**Task brief:**
Each record that follows is to be duplicated exactly, though its pictures are not.

**Supplied data:**
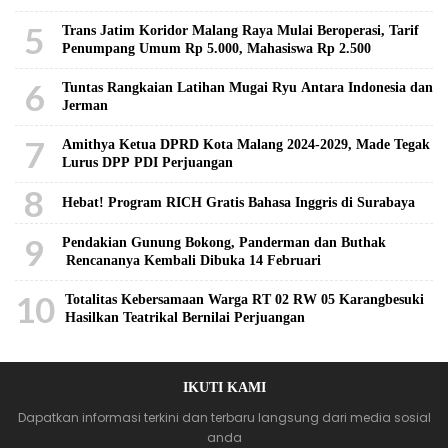
5
Trans Jatim Koridor Malang Raya Mulai Beroperasi, Tarif
Penumpang Umum Rp 5.000, Mahasiswa Rp 2.500
6
Tuntas Rangkaian Latihan Mugai Ryu Antara Indonesia dan
Jerman
7
Amithya Ketua DPRD Kota Malang 2024-2029, Made Tegak
Lurus DPP PDI Perjuangan
8
Hebat! Program RICH Gratis Bahasa Inggris di Surabaya
9
Pendakian Gunung Bokong, Panderman dan Buthak
Rencananya Kembali Dibuka 14 Februari
10
Totalitas Kebersamaan Warga RT 02 RW 05 Karangbesuki
Hasilkan Teatrikal Bernilai Perjuangan
IKUTI KAMI
Dapatkan informasi terkini dan terbaru langsung dari media sosial
anda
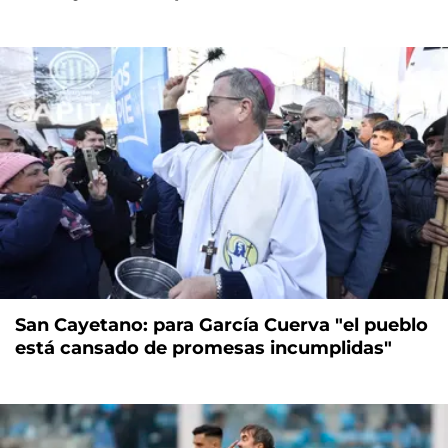
San Cayetano: para García Cuerva "el pueblo
está cansado de promesas incumplidas"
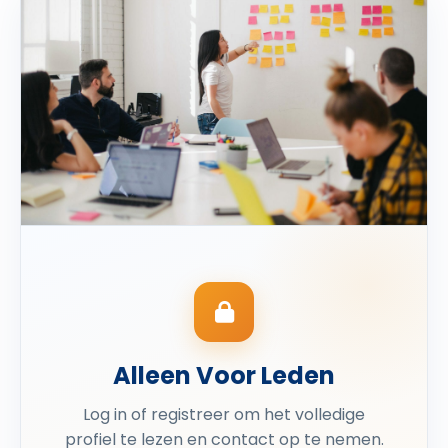
Alleen Voor Leden
Log in of registreer om het volledige
profiel te lezen en contact op te nemen.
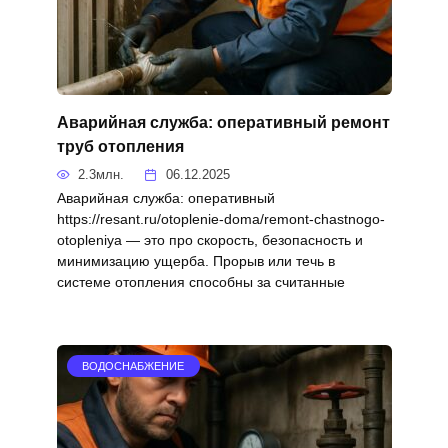
Аварийная служба: оперативный ремонт
труб отопления
2.3млн.
06.12.2025
Аварийная служба: оперативный
https://resant.ru/otoplenie-doma/remont-chastnogo-
otopleniya — это про скорость, безопасность и
минимизацию ущерба. Прорыв или течь в
системе отопления способны за считанные
ВОДОСНАБЖЕНИЕ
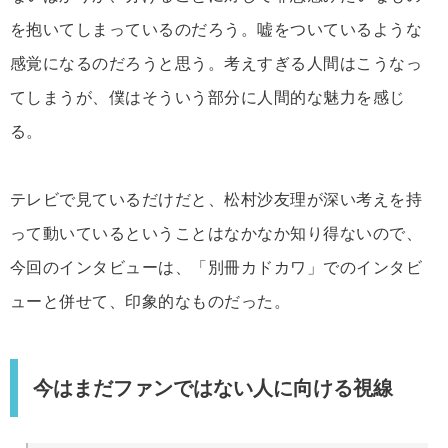
を抱いてしまっているのだろう。嘘をついているような
感覚になるのだろうと思う。考えすぎる人間はこうなっ
てしまうが、僕はそういう部分に人間的な魅力を感じ
る。
テレビで見ているだけだと、松村沙友理が深い考えを持
って動いているということはなかなか知り得ないので、
今回のインタビューは、「別冊カドカワ」でのインタビ
ューと併せて、印象的なものだった。
今はまだファンではない人に向ける視線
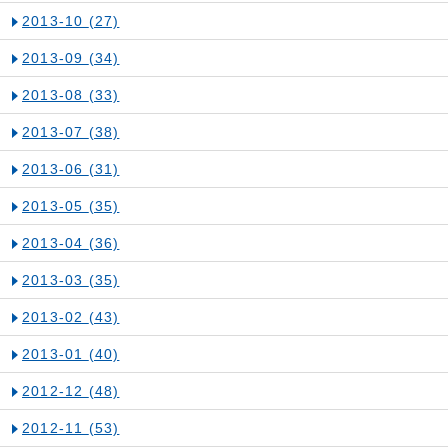
2013-10
(27)
2013-09
(34)
2013-08
(33)
2013-07
(38)
2013-06
(31)
2013-05
(35)
2013-04
(36)
2013-03
(35)
2013-02
(43)
2013-01
(40)
2012-12
(48)
2012-11
(53)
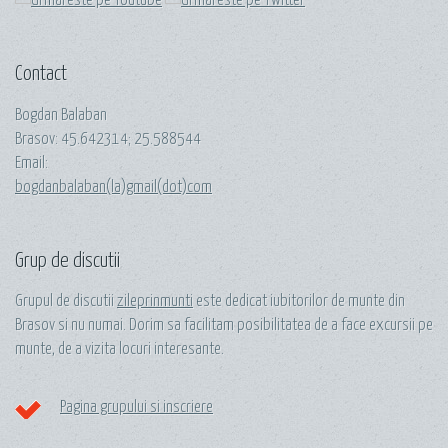
Contact
Bogdan Balaban
Brasov:
45.642314
;
25.588544
Email:
bogdanbalaban(la)gmail(dot)com
Grup de discutii
Grupul de discutii
zileprinmunti
este dedicat iubitorilor de munte din
Brasov si nu numai. Dorim sa facilitam posibilitatea de a face excursii pe
munte, de a vizita locuri interesante.
Pagina grupului si inscriere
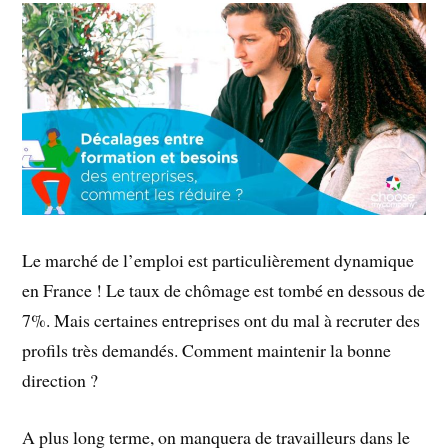
Le marché de l’emploi est particulièrement dynamique
en France ! Le taux de chômage est tombé en dessous de
7%. Mais certaines entreprises ont du mal à recruter des
profils très demandés. Comment maintenir la bonne
direction ?
A plus long terme, on manquera de travailleurs dans le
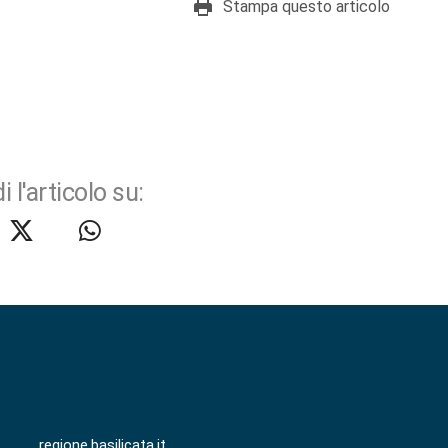
Stampa questo articolo
i l'articolo su:
regione.basilicata.it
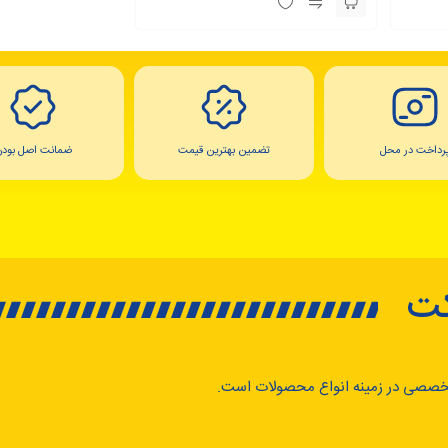
رداخت در محل
تضمین بهترین قیمت
ضمانت اصل بودن
کت
خصصی در زمینه انواع محصولات است.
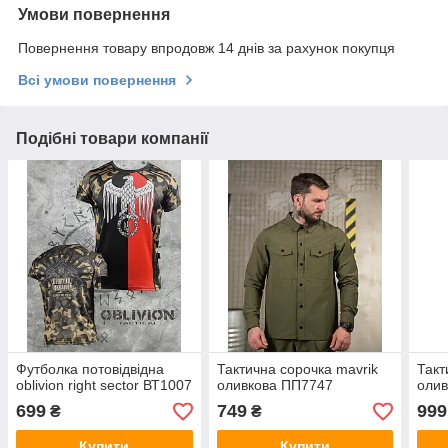
Умови повернення
Повернення товару впродовж 14 днів за рахунок покупця
Всі умови повернення
Подібні товари компанії
Футболка потовідвідна
Тактична сорочка mavrik
Такт
oblivion right sector ВТ1007
оливкова ПП7747
олив
699
749
999
₴
₴
Купити
Купити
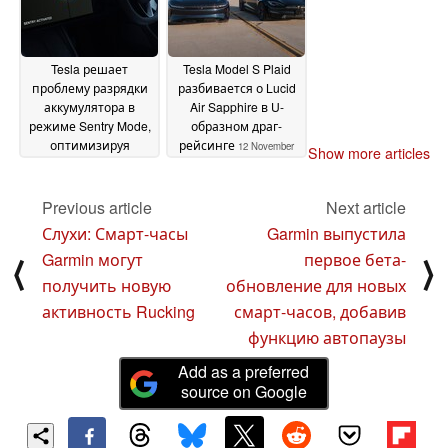
Tesla решает
Tesla Model S Plaid
проблему разрядки
разбивается о Lucid
аккумулятора в
Air Sapphire в U-
режиме Sentry Mode,
образном драг-
оптимизируя
рейсинге
12 November
Show more articles
обработку
2024
видеозаписей с
камер
Previous article
Next article
12 November 2024
Слухи: Смарт-часы
Garmin выпустила
Garmin могут
первое бета-
⟨
⟩
получить новую
обновление для новых
активность Rucking
смарт-часов, добавив
функцию автопаузы
Add as a preferred
source on Google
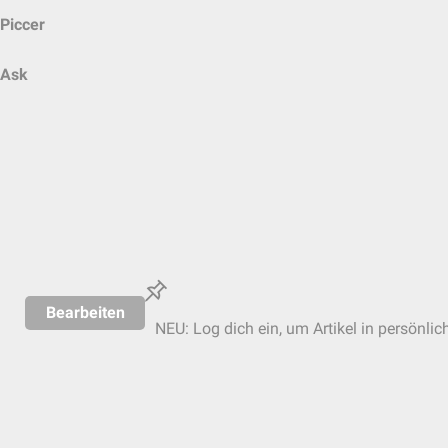
Piccer
Ask
Bearbeiten
NEU: Log dich ein, um Artikel in persönlic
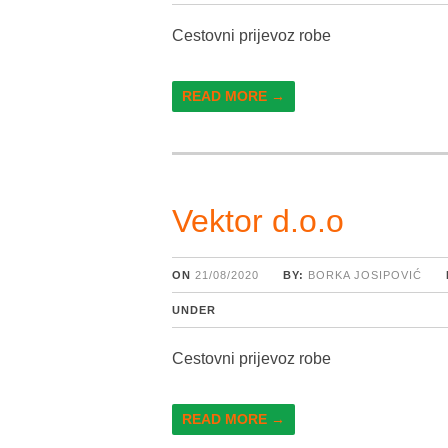
Cestovni prijevoz robe
READ MORE →
Vektor d.o.o
ON
21/08/2020
BY:
BORKA JOSIPOVIĆ
UNDER
Cestovni prijevoz robe
READ MORE →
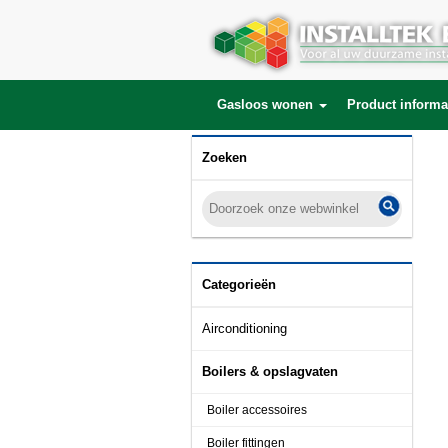
Gasloos wonen
Product informa
Zoeken
Categorieën
Airconditioning
Boilers & opslagvaten
Boiler accessoires
Boiler fittingen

**Worked solution:**
5
Trans Jatim Koridor Malang Raya Mulai Beroperasi, Tarif
Penumpang Umum Rp 5.000, Mahasiswa Rp 2.500
6
Tuntas Rangkaian Latihan Mugai Ryu Antara Indonesia dan
Jerman
7
Amithya Ketua DPRD Kota Malang 2024-2029, Made Tegak
Lurus DPP PDI Perjuangan
8
Hebat! Program RICH Gratis Bahasa Inggris di Surabaya
9
Pendakian Gunung Bokong, Panderman dan Buthak
Rencananya Kembali Dibuka 14 Februari
10
Totalitas Kebersamaan Warga RT 02 RW 05 Karangbesuki
Hasilkan Teatrikal Bernilai Perjuangan
IKUTI KAMI
Dapatkan informasi terkini dan terbaru langsung dari media sosial
anda
San Cayetano: para García Cuerva "el pueblo
está cansado de promesas incumplidas"
Alleen Voor Leden
Log in of registreer om het volledige
profiel te lezen en contact op te nemen.
Аварийная служба: оперативный ремонт
труб отопления
2.3млн.
06.12.2025
Аварийная служба: оперативный
https://resant.ru/otoplenie-doma/remont-chastnogo-
otopleniya — это про скорость, безопасность и
минимизацию ущерба. Прорыв или течь в
системе отопления способны за считанные
ВОДОСНАБЖЕНИЕ
を抱いてしまっているのだろう。嘘をついているような
感覚になるのだろうと思う。考えすぎる人間はこうなっ
てしまうが、僕はそういう部分に人間的な魅力を感じ
る。
テレビで見ているだけだと、松村沙友理が深い考えを持
って動いているということはなかなか知り得ないので、
今回のインタビューは、「別冊カドカワ」でのインタビ
ューと併せて、印象的なものだった。
今はまだファンではない人に向ける視線
2013-10
(27)
2013-09
(34)
2013-08
(33)
2013-07
(38)
2013-06
(31)
2013-05
(35)
2013-04
(36)
2013-03
(35)
2013-02
(43)
2013-01
(40)
2012-12
(48)
2012-11
(53)
Contact
Bogdan Balaban
Brasov:
45.642314
;
25.588544
Email:
bogdanbalaban(la)gmail(dot)com
Grup de discutii
Grupul de discutii
zileprinmunti
este dedicat iubitorilor de munte din
Brasov si nu numai. Dorim sa facilitam posibilitatea de a face excursii pe
munte, de a vizita locuri interesante.
Pagina grupului si inscriere
Le marché de l’emploi est particulièrement dynamique
en France ! Le taux de chômage est tombé en dessous de
7%. Mais certaines entreprises ont du mal à recruter des
profils très demandés. Comment maintenir la bonne
direction ?
A plus long terme, on manquera de travailleurs dans le
Stampa questo articolo
i l'articolo su:
regione.basilicata.it
رداخت در محل
تضمین بهترین قیمت
ضمانت اصل بودن
کت
خصصی در زمینه انواع محصولات است.
Умови повернення
Повернення товару впродовж 14 днів за рахунок покупця
Всі умови повернення
Подібні товари компанії
Футболка потовідвідна
Тактична сорочка mavrik
Такт
oblivion right sector ВТ1007
оливкова ПП7747
олив
699
749
999
₴
₴
Купити
Купити
Tesla решает
Tesla Model S Plaid
проблему разрядки
разбивается о Lucid
аккумулятора в
Air Sapphire в U-
режиме Sentry Mode,
образном драг-
оптимизируя
рейсинге
12 November
Show more articles
обработку
2024
видеозаписей с
камер
Previous article
Next article
12 November 2024
Слухи: Смарт-часы
Garmin выпустила
Garmin могут
первое бета-
⟨
⟩
получить новую
обновление для новых
активность Rucking
смарт-часов, добавив
функцию автопаузы
Add as a preferred
source on Google
Piccer
Ask
Bearbeiten
NEU: Log dich ein, um Artikel in persönlic
Cestovni prijevoz robe
READ MORE →
Vektor d.o.o
ON
21/08/2020
BY:
BORKA JOSIPOVIĆ
UNDER
Cestovni prijevoz robe
READ MORE →
Gasloos wonen
Product informa
Zoeken
Categorieën
Airconditioning
Boilers & opslagvaten
Boiler accessoires
Boiler fittingen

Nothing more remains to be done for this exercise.